"""

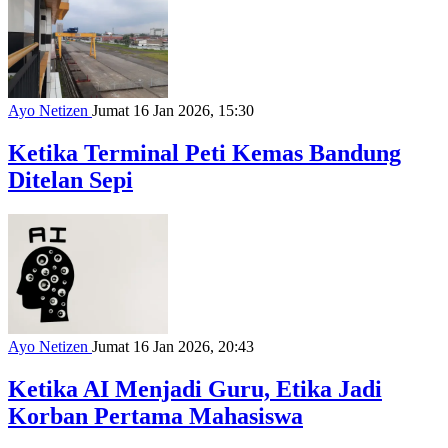
Ayo Netizen
Jumat 16 Jan 2026, 15:30
Ketika Terminal Peti Kemas Bandung
Ditelan Sepi
Ayo Netizen
Jumat 16 Jan 2026, 20:43
Ketika AI Menjadi Guru, Etika Jadi
Korban Pertama Mahasiswa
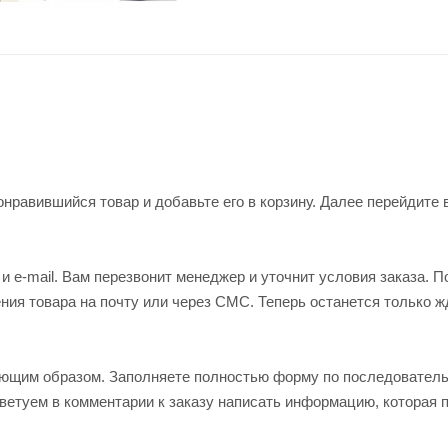
нравившийся товар и добавьте его в корзину. Далее перейдите 
 e-mail. Вам перезвонит менеджер и уточнит условия заказа. П
ия товара на почту или через СМС. Теперь останется только ж
ующим образом. Заполняете полностью форму по последовател
оветуем в комментарии к заказу написать информацию, которая 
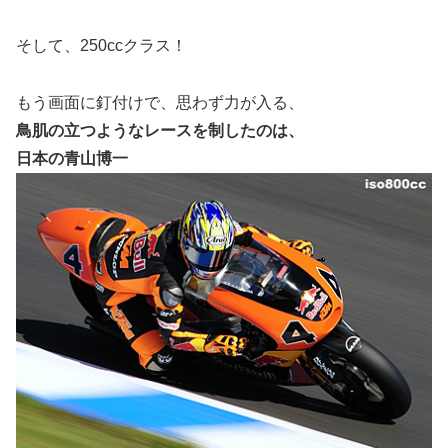
そして、250ccクラス！
もう画面に釘付けで、思わず力が入る、
鳥肌の立つようなレースを制したのは、
日本の青山博一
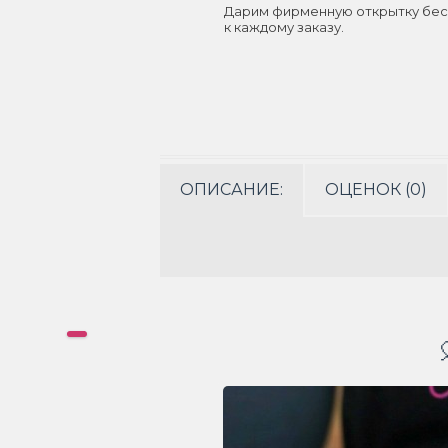
Дарим фирменную открытку бес
к каждому заказу.
ОПИСАНИЕ:
ОЦЕНОК (0)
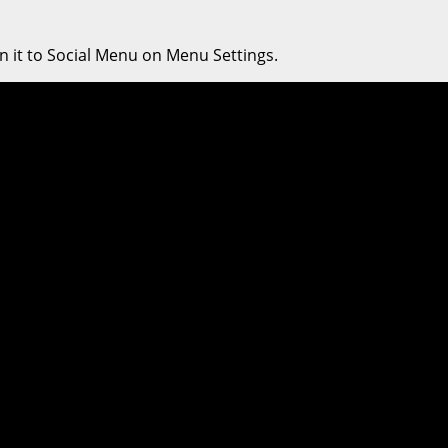
n it to Social Menu on Menu Settings.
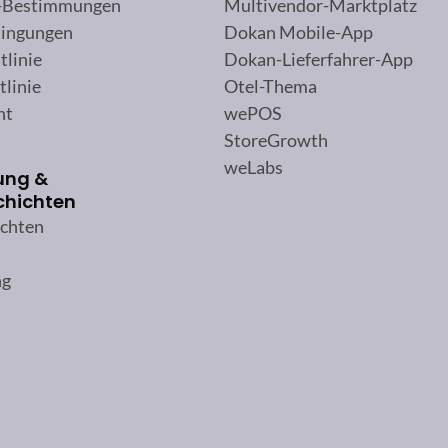
-Bestimmungen
Multivendor-Marktplatz
ingungen
Dokan Mobile-App
tlinie
Dokan-Lieferfahrer-App
tlinie
Otel-Thema
ht
wePOS
StoreGrowth
weLabs
ung &
chichten
ichten
ng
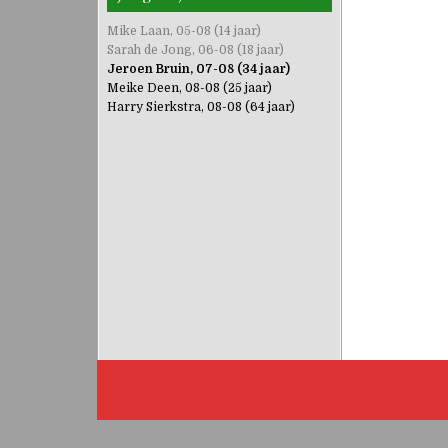
Mike Laan, 05-08 (14 jaar)
Sarah de Jong, 06-08 (18 jaar)
Jeroen Bruin, 07-08 (34 jaar)
Meike Deen, 08-08 (25 jaar)
Harry Sierkstra, 08-08 (64 jaar)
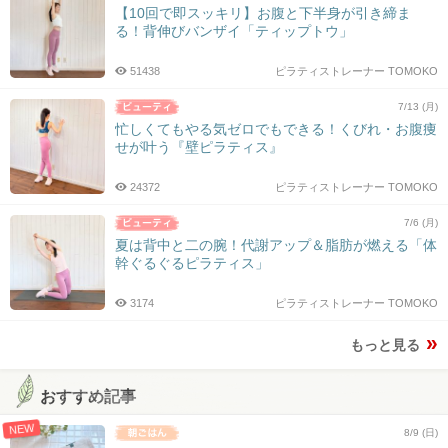
【10回で即スッキリ】お腹と下半身が引き締ま
る！背伸びバンザイ「ティップトウ」
51438
ピラティストレーナー TOMOKO
7/13 (月)
忙しくてもやる気ゼロでもできる！くびれ・お腹痩
せが叶う『壁ピラティス』
24372
ピラティストレーナー TOMOKO
7/6 (月)
夏は背中と二の腕！代謝アップ＆脂肪が燃える「体
幹ぐるぐるピラティス」
3174
ピラティストレーナー TOMOKO
もっと見る
おすすめ記事
NEW
8/9 (日)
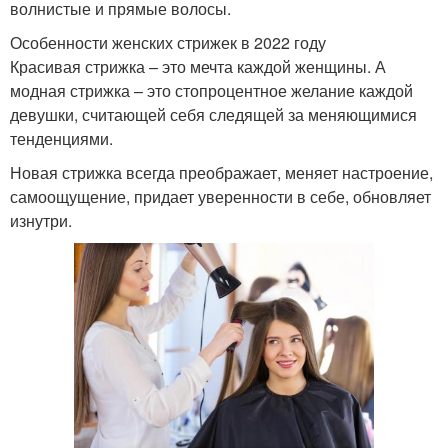
волнистые и прямые волосы.
Особенности женских стрижек в 2022 году
Красивая стрижка – это мечта каждой женщины. А
модная стрижка – это стопроцентное желание каждой
девушки, считающей себя следящей за меняющимися
тенденциями.
Новая стрижка всегда преображает, меняет настроение,
самоощущение, придает уверенности в себе, обновляет
изнутри.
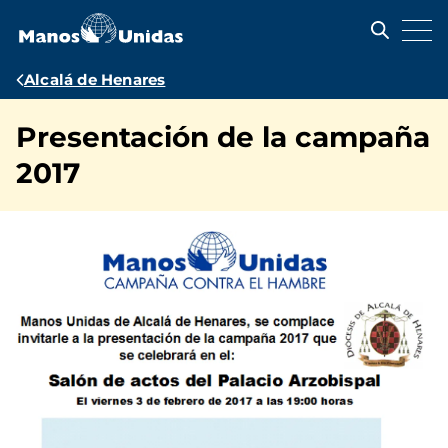
Pasar
al
contenido
principal
Ruta
Alcalá de Henares
de
Presentación de la campaña
navegación
2017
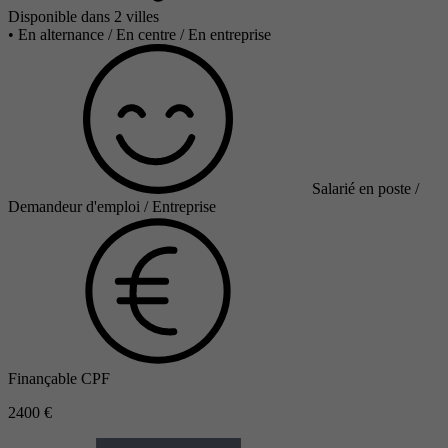
Disponible dans 2 villes
•
En alternance / En centre / En entreprise
Salarié en poste /
Demandeur d'emploi / Entreprise
Finançable CPF
2400 €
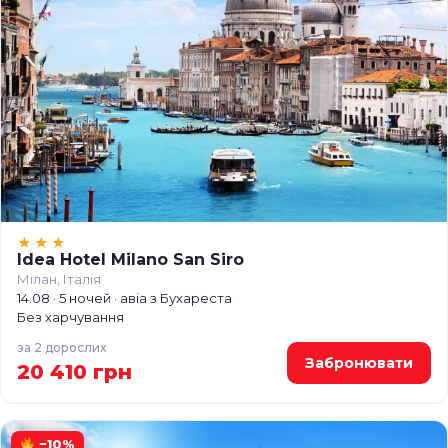
★★★
Idea Hotel Milano San Siro
Мілан, Італія
14.08 · 5 ночей · авіа з Бухареста
Без харчування
за 2 дорослих
Забронювати
20 410 грн
−10%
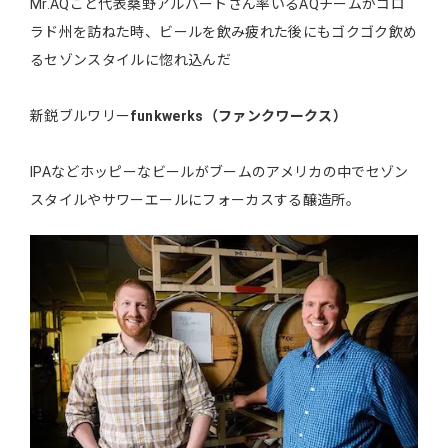
Mr.AQこと代表桑野アルバートさん率いるAQチームがコロ
ラド州を訪ねた時、ビールを飲み疲れた後にもゴクゴク飲め
るセゾンスタイルに惚れ込んだ
新鋭ブルワリー
funkwerks（ファンクワークス）
IPAなどホッピーなビールがブームのアメリカの中でセゾン
スタイルやサワーエールにフォーカスする醸造所。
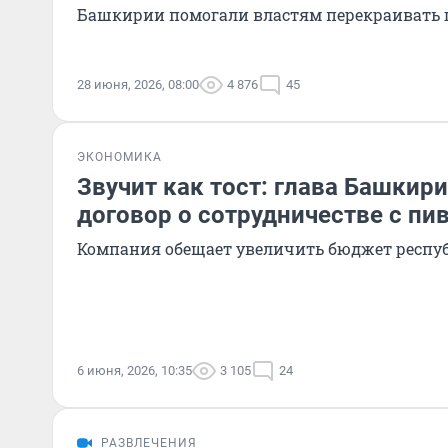
Башкирии помогали властям перекраивать 
28 июня, 2026, 08:00
4 876
45
ЭКОНОМИКА
Звучит как тост: глава Башкир
договор о сотрудничестве с пи
Компания обещает увеличить бюджет респу
6 июня, 2026, 10:35
3 105
24
РАЗВЛЕЧЕНИЯ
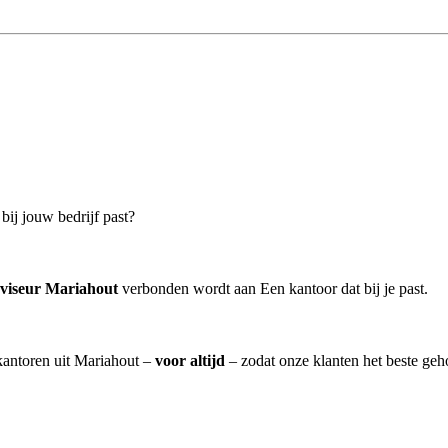
bij jouw bedrijf past?
dviseur Mariahout
verbonden wordt aan Een kantoor dat bij je past.
skantoren uit Mariahout –
voor altijd
– zodat onze klanten het beste geh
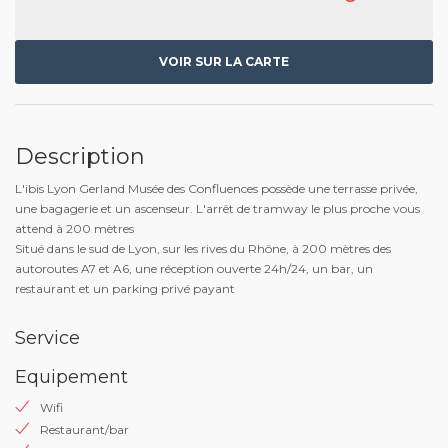
VOIR SUR LA CARTE
Description
L'ibis Lyon Gerland Musée des Confluences possède une terrasse privée,
une bagagerie et un ascenseur. L'arrêt de tramway le plus proche vous
attend à 200 mètres
Situé dans le sud de Lyon, sur les rives du Rhône, à 200 mètres des
autoroutes A7 et A6, une réception ouverte 24h/24, un bar, un
restaurant et un parking privé payant
Service
Equipement
Wifi
Restaurant/bar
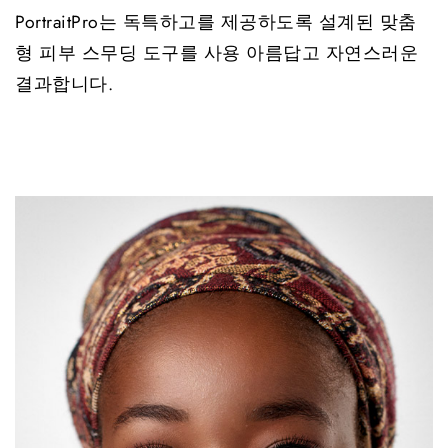
PortraitPro는 독특하고를 제공하도록 설계된 맞춤
형 피부 스무딩 도구를 사용 아름답고 자연스러운
결과합니다.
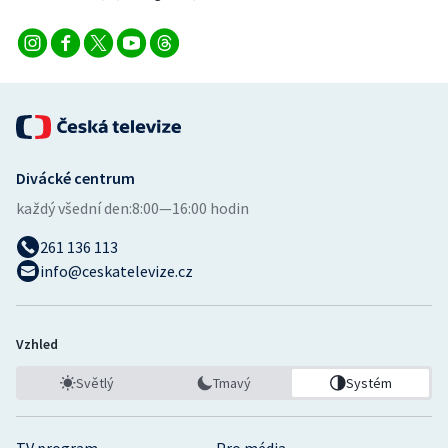
Divácké centrum
každý všední den:
8:00—16:00 hodin
261 136 113
info@ceskatelevize.cz
Vzhled
Světlý
Tmavý
Systém
TV program
Pro média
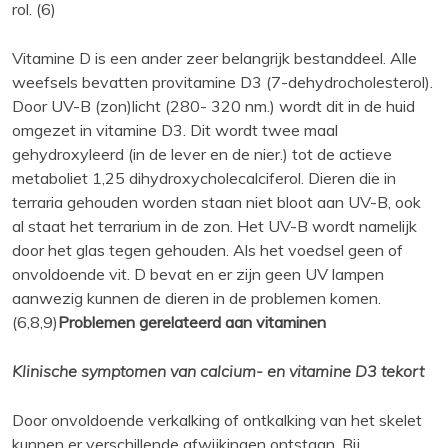
rol. (6)
Vitamine D is een ander zeer belangrijk bestanddeel. Alle
weefsels bevatten provitamine D3 (7-dehydrocholesterol).
Door UV-B (zon)licht (280- 320 nm.) wordt dit in de huid
omgezet in vitamine D3. Dit wordt twee maal
gehydroxyleerd (in de lever en de nier.) tot de actieve
metaboliet 1,25 dihydroxycholecalciferol. Dieren die in
terraria gehouden worden staan niet bloot aan UV-B, ook
al staat het terrarium in de zon. Het UV-B wordt namelijk
door het glas tegen gehouden. Als het voedsel geen of
onvoldoende vit. D bevat en er zijn geen UV lampen
aanwezig kunnen de dieren in de problemen komen.
(6,8,9)
Problemen gerelateerd aan vitaminen
Klinische symptomen van calcium- en vitamine D3 tekort
Door onvoldoende verkalking of ontkalking van het skelet
kunnen er verschillende afwijkingen ontstaan. Bij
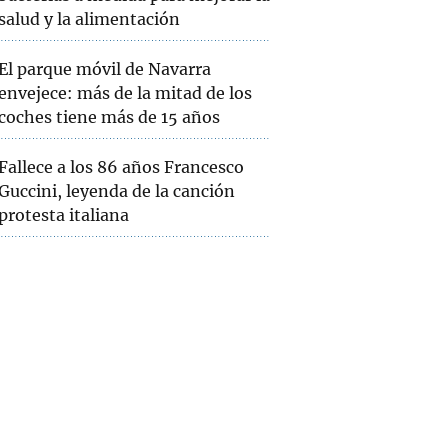
salud y la alimentación
El parque móvil de Navarra
envejece: más de la mitad de los
coches tiene más de 15 años
Fallece a los 86 años Francesco
Guccini, leyenda de la canción
protesta italiana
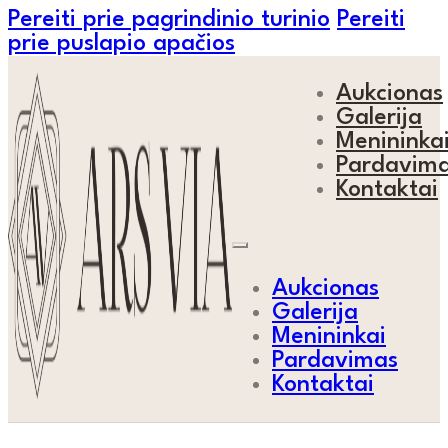
Pereiti prie pagrindinio turinio
Pereiti
prie puslapio apačios
Aukcionas
Galerija
Menininka
Pardavim
Kontaktai
Aukcionas
Galerija
Menininkai
Pardavimas
Kontaktai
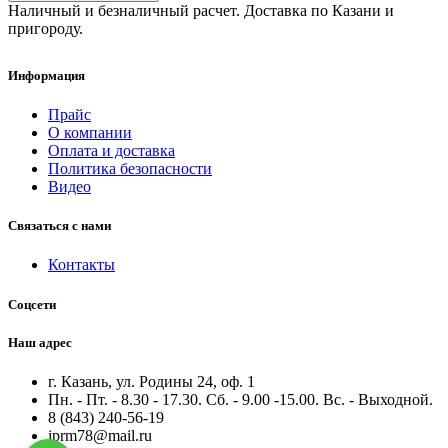
Наличный и безналичный расчет. Доставка по Казани и
пригороду.
Информация
Прайс
О компании
Оплата и доставка
Политика безопасности
Видео
Связаться с нами
Контакты
Соцсети
Наш адрес
г. Казань, ул. Родины 24, оф. 1
Пн. - Пт. - 8.30 - 17.30. Сб. - 9.00 -15.00. Вс. - Выходной.
8 (843) 240-56-19
iprm78@mail.ru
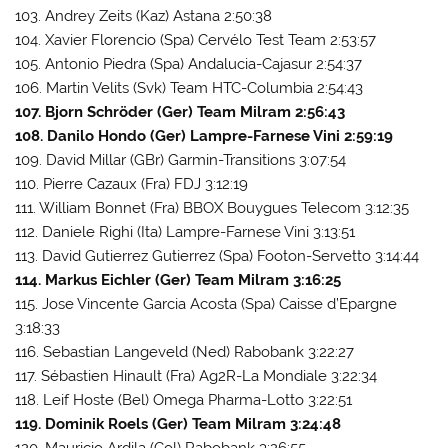
103. Andrey Zeits (Kaz) Astana 2:50:38
104. Xavier Florencio (Spa) Cervélo Test Team 2:53:57
105. Antonio Piedra (Spa) Andalucia-Cajasur 2:54:37
106. Martin Velits (Svk) Team HTC-Columbia 2:54:43
107. Bjorn Schröder (Ger) Team Milram 2:56:43
108. Danilo Hondo (Ger) Lampre-Farnese Vini 2:59:19
109. David Millar (GBr) Garmin-Transitions 3:07:54
110. Pierre Cazaux (Fra) FDJ 3:12:19
111. William Bonnet (Fra) BBOX Bouygues Telecom 3:12:35
112. Daniele Righi (Ita) Lampre-Farnese Vini 3:13:51
113. David Gutierrez Gutierrez (Spa) Footon-Servetto 3:14:44
114. Markus Eichler (Ger) Team Milram 3:16:25
115. Jose Vincente Garcia Acosta (Spa) Caisse d’Epargne
3:18:33
116. Sebastian Langeveld (Ned) Rabobank 3:22:27
117. Sébastien Hinault (Fra) Ag2R-La Mondiale 3:22:34
118. Leif Hoste (Bel) Omega Pharma-Lotto 3:22:51
119. Dominik Roels (Ger) Team Milram 3:24:48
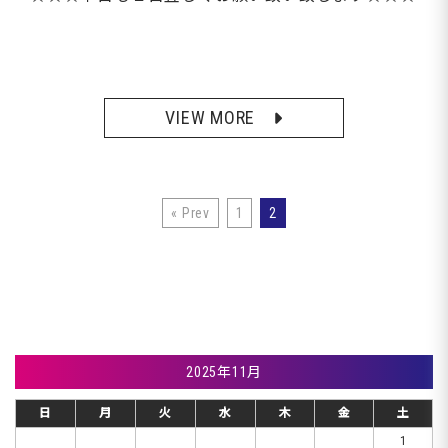
VIEW MORE
« Prev
1
2
2025年11月
日
月
火
水
木
金
土
1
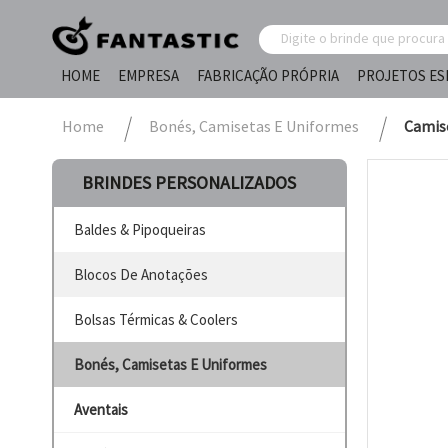
HOME
EMPRESA
FABRICAÇÃO PRÓPRIA
PROJETOS ES
Home
Bonés, Camisetas E Uniformes
Camise
BRINDES PERSONALIZADOS
Baldes & Pipoqueiras
Blocos De Anotações
Bolsas Térmicas & Coolers
Bonés, Camisetas E Uniformes
Aventais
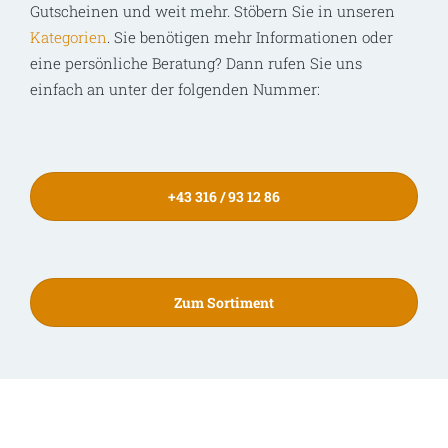
Gutscheinen und weit mehr. Stöbern Sie in unseren
Kategorien
. Sie benötigen mehr Informationen oder
eine persönliche Beratung? Dann rufen Sie uns
einfach an unter der folgenden Nummer:
+43 316 / 93 12 86
Zum Sortiment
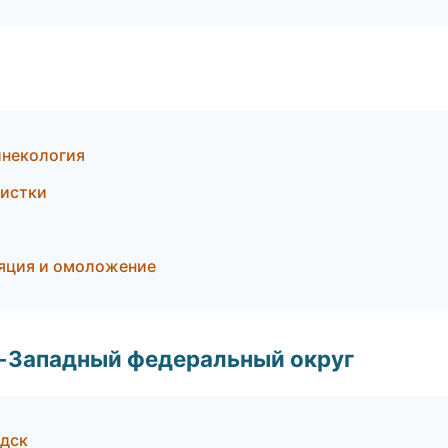
гинекология
чистки
ляция и омоложение
о-Западный федеральный округ
одск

"""

Wherever the string "kunnen" appears in the listing above, show the whole line.

The answer ->
aanwezig kunnen de dieren in de problemen komen.
kunnen er verschillende afwijkingen ontstaan. Bij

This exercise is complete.